Current Dax rate: Dax gives way slightly

Dusseldorf The German stock market starts the new trading week in a friendly manner, but slips further down the line. In afternoon trading, the leading German index Dax is down around 0.2 percent and is trading at 10,559 points.

The negative signs are increasing: According to a study, the Germans will put more money on the high edge this year. The savings rate is expected to climb to 12.5 percent this year from 10.9 percent in 2019, the economists at DZ Bank calculate. That is the highest private savings rate since 1992.

According to DZ Bank, uncertainties about job security and income prospects in particular contribute to a greater propensity to save. In return, consumption will shrink accordingly.

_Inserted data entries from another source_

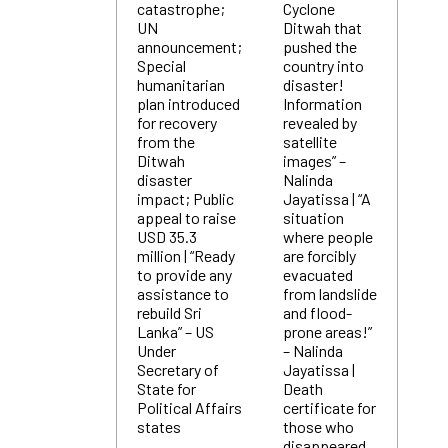
catastrophe;
Cyclone
UN
Ditwah that
announcement;
pushed the
Special
country into
humanitarian
disaster!
plan introduced
Information
for recovery
revealed by
from the
satellite
Ditwah
images” –
disaster
Nalinda
impact; Public
Jayatissa | “A
appeal to raise
situation
USD 35.3
where people
million | “Ready
are forcibly
to provide any
evacuated
assistance to
from landslide
rebuild Sri
and flood-
Lanka” – US
prone areas!”
Under
– Nalinda
Secretary of
Jayatissa |
State for
Death
Political Affairs
certificate for
states
those who
disappeared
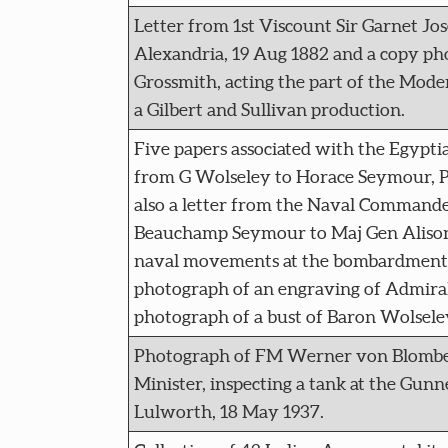
Letter from 1st Viscount Sir Garnet Jo
Alexandria, 19 Aug 1882 and a copy ph
Grossmith, acting the part of the Mode
a Gilbert and Sullivan production.
Five papers associated with the Egyptia
from G Wolseley to Horace Seymour, Pr
also a letter from the Naval Command
Beauchamp Seymour to Maj Gen Alison
naval movements at the bombardment a
photograph of an engraving of Admira
photograph of a bust of Baron Wolsele
Photograph of FM Werner von Blombe
Minister, inspecting a tank at the Gunn
Lulworth, 18 May 1937.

For example, less durable consumer goods such as cars would be bought. Private consumption in Germany is likely to fall by 2.8 percent, which would be the worst slump since reunification. The slump in consumption increases the proportion of savings in disposable income.

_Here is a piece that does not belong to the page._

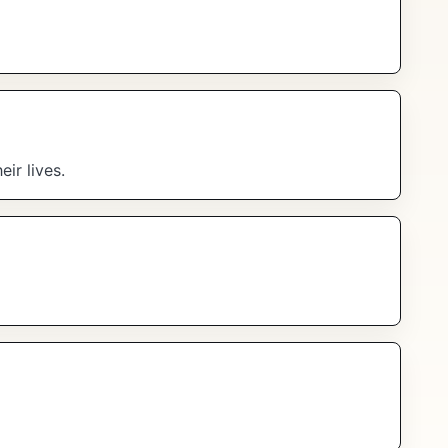
ir lives.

Overall, the disposable income of private households is expected to shrink by 1.1 percent this year, according to the DZ Bank experts. That would be the first decline since the 2009 financial crisis.

And according to the VDMA industry association, machine builders in Germany are increasingly feeling the drop in orders due to the corona crisis. In mid-April, 89 percent of the companies surveyed said they were affected by the effects of the pandemic. Overall, 45 percent of the companies report noticeable, 32 percent of those surveyed even serious order losses or cancellations.

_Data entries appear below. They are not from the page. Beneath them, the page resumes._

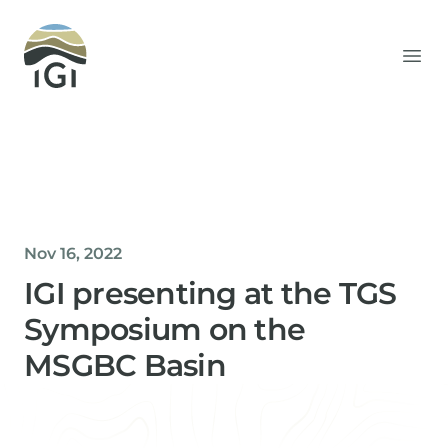
Integrated Geochemical Interpretation
Ope
Nov 16, 2022
IGI presenting at the TGS
Symposium on the
MSGBC Basin
Helen Davis
Office Manager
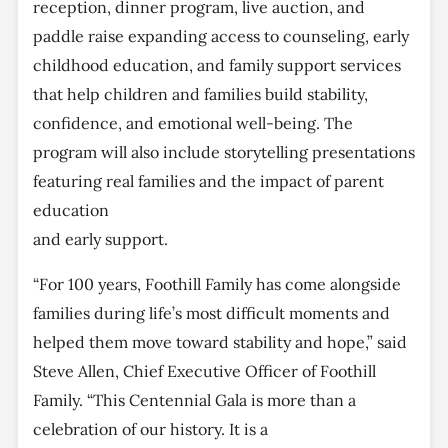
reception, dinner program, live auction, and
paddle raise expanding access to counseling, early
childhood education, and family support services
that help children and families build stability,
confidence, and emotional well-being. The
program will also include storytelling presentations
featuring real families and the impact of parent
education
and early support.
“For 100 years, Foothill Family has come alongside
families during life’s most difficult moments and
helped them move toward stability and hope,” said
Steve Allen, Chief Executive Officer of Foothill
Family. “This Centennial Gala is more than a
celebration of our history. It is a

As a result, the prices of cyclical stocks in particular are slipping. Daimler leads the list of losers with a minus of around 2.6 percent, as does the supplier Continental. In return, shares in non-cyclical companies such as the medical technology group Fresenius Medical Care (plus 3.2 percent) and the reinsurer Munich Re (plus 2.5 percent).

Investor sentiment is currently “wait and see neutral”, the possibility of a continuation of the recovery rally is limited in the short term, the risk of a setback is greater. This can also be seen in the current evaluation of the weekly Handelsblatt survey Dax-Sentiment.

Because surprisingly, the investment rate of investors is again at a relatively high level. This can also be seen from the overbought condition of the US selection index S&P 500, which rose too quickly after the price slump.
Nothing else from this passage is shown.